The goal of this vignette is to illustrate the post hoc bounds on the number of true/false positives proposed in Durand et al. (2020) for localized signals. More specifically, we reproduce one of the plots of Figure 12 in Durand et al. (2020) using the R package sanssouci. We will explicitly quote Durand et al. (2020) when relevant.

library("sanssouci")

Objective

We consider $m$ null ordered hypotheses partitioned in intervals of size $s$ . For simplicity we set the number of intervals to be a power of 2: $m = s 2^q$ for some integer $q$ :

s <- 100
q <- 7
m <- s*2^q

Therefore, we have $m = 1.28\times 10^{4}$ . Our goal is to compare three post hoc bounds. These bounds are obtained by interpolation from a reference family where the amount of signal is estimated by probabilistic inequalities, following the general principle laid down by Blanchard, Neuvial, and Roquain (2020), and they differ by the choice of the reference family:

“Simes”: the bound derived from the Simes (1986) inequality as proposed by Goeman and Solari (2011) and further studied by Blanchard, Neuvial, and Roquain (2020). This bound was introduced in a context where the signal is not localized.
“Tree” and “Partition”: two bounds derived from the DKWM inequality (Dvoretzky, Kiefer, and Wolfowitz (1956), Massart (1990)), as proposed in Durand et al. (2020). For the “Partition” bound, the reference family is the original partition $(P_k)_k$ of the $m$ null hypotheses into $K=2^q$ intervals. For the “Tree” bound, the reference family is the perfect binary tree whose leaves are the elements of the original partition.

Settings

We define the following numerical parameters, which characterize the true/false null hypothesis configuration considered in Section 5 of Durand et al. (2020):

K1 <- 8
r <- 0.9
m1 <-  r*K1*s
barmu <- 3

More precisely, quoting Durand et al. (2020):

the false null hypotheses are contained in $P_k$ for $1 \leq k \leq K_1$ , for some fixed value of $K_1$ . The quantity $r$ is defined similarly as in (20), as the fraction of false null hypotheses in those $P_k$ , and is set to $r =0.9$ . All of the other partition pieces only contain true null hypotheses.

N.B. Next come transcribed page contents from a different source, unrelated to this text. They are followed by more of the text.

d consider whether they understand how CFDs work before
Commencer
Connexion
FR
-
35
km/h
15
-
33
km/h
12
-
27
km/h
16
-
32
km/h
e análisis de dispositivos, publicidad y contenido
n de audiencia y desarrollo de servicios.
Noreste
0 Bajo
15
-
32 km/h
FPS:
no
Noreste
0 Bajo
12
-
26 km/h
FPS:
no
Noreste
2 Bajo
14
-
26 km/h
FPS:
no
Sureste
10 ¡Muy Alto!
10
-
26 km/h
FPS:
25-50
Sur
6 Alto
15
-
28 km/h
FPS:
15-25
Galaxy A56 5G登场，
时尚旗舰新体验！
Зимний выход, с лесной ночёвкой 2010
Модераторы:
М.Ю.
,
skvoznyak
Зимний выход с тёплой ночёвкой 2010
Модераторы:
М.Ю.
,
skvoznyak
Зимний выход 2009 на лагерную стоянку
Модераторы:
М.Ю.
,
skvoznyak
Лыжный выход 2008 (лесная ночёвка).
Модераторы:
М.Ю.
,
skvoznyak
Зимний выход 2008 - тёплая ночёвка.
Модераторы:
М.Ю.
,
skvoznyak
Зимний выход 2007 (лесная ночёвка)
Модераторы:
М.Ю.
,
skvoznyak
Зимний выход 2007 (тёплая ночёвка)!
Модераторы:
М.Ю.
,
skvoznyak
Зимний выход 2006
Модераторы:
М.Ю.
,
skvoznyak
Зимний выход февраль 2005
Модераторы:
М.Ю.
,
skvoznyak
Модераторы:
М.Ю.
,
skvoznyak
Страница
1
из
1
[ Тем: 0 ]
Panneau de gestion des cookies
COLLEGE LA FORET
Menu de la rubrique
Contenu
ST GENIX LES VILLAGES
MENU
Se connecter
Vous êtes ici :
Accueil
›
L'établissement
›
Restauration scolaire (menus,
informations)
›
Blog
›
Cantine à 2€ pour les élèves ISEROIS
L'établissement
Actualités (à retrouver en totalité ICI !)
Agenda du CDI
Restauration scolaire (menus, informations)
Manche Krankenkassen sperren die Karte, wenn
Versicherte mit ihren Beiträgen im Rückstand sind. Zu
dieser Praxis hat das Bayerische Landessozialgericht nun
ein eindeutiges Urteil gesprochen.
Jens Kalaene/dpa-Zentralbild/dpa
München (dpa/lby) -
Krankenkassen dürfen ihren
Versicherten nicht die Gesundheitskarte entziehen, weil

We start by creating a binary tree structure and generating the signal:

family <- dyadic.from.window.size(m, s = s, method = 2)
mu <- gen.mu.leaves(m = m, K1 = K1, d = r, grouped = TRUE, setting = "const", 
                    barmu = barmu, leaf_list = family$leaf_list)

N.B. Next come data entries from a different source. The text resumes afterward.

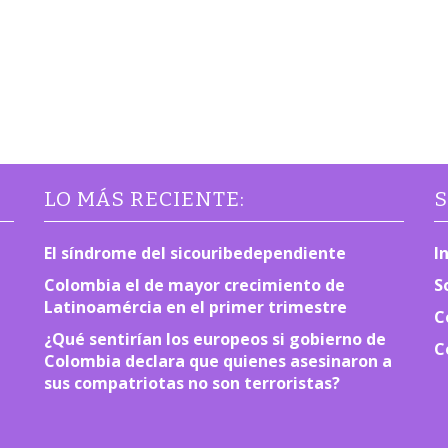
LO MÁS RECIENTE:
S
El síndrome del sicouribedependiente
I
Colombia el de mayor crecimiento de
S
Latinoamércia en el primer trimestre
C
¿Qué sentirían los europeos si gobierno de
C
Colombia declara que quienes asesinaron a
sus compatriotas no son terroristas?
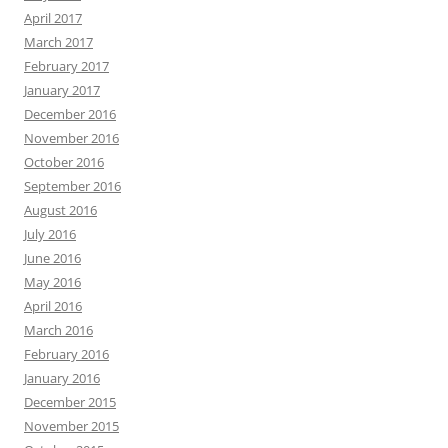
April 2017
March 2017
February 2017
January 2017
December 2016
November 2016
October 2016
September 2016
August 2016
July 2016
June 2016
May 2016
April 2016
March 2016
February 2016
January 2016
December 2015
November 2015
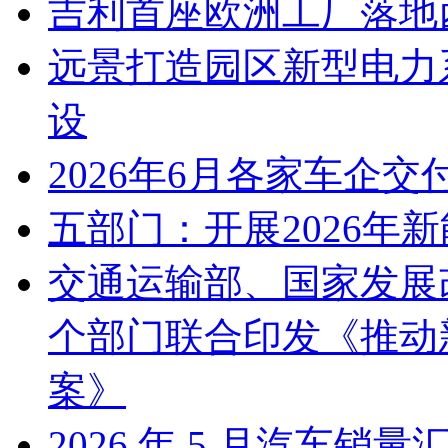
吉利首座欧洲工厂落地
远景打造园区新型电力
设
2026年6月各家车企交
五部门：开展2026年
交通运输部、国家发展
个部门联合印发《推动
案》
2026 年 5 月汽车销量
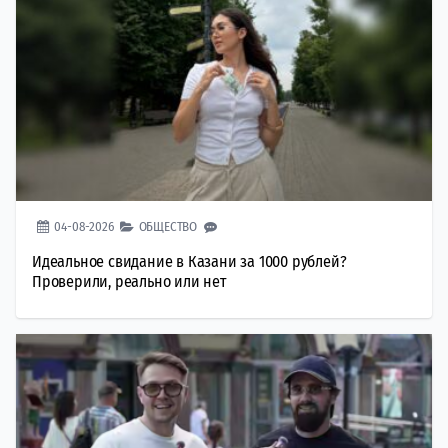
04-08-2026
ОБЩЕСТВО
Идеальное свидание в Казани за 1000 рублей?
Проверили, реально или нет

This construction is illustrated in the figure below (Figure 11 in Durand et al. (2020)) in the case where $q=3$ .

Figure 11 in Durand et al.

We generate $p$ -values according to the simulation setup in Durand et al. (2020):

The true null $p$ -values are distributed as i.i.d. $\mathcal{N}(0,1)$ , and false null $p$ -values are distributed as i.i.d. $\mathcal{N}(\bar{\mu}, 1)$ , where [ $\bar{\mu}= 3$ ].

pvalues <- gen.p.values(m = m, mu = mu, rho = 0, alternative = "greater")

Calculate confidence curves

The confidence level for post hoc inference is set to $\alpha = 0.05$ .

alpha <- 0.05

Below, we will be considering confidence curves of the form $(k, V(S_k))_{1 \leq k \leq m}$ , where $S_k$ is the set of the $k$ smallest $p$ -values (regardless of the ordering given by the partition). Note that focusing on such sets is a priori favorable to the Simes bound, for which the elements of the reference family are among the $S_k$ .

ord <- order(pvalues)
res <- list()
x <- 1:m
stat <- rep("FP", m)

1- True number of false positives

The true number of false positives will be called “Oracle” bound in the plots below.

label <- rep("Oracle", m)
method <- rep("Oracle", m)
oracle_bound <- cumsum(mu[ord] == 0)
res[["Oracle"]] <- data.frame(x = x, label = label, stat = stat, bound = oracle_bound, method = method)

2- Simes-based confidence curve

Here we use the Simes (1986) inequality to bound the number of false positives in each node of the tree, as proposed by Goeman and Solari (2011) and further studied by Blanchard, Neuvial, and Roquain (2020), both in a context where the signal is not localized.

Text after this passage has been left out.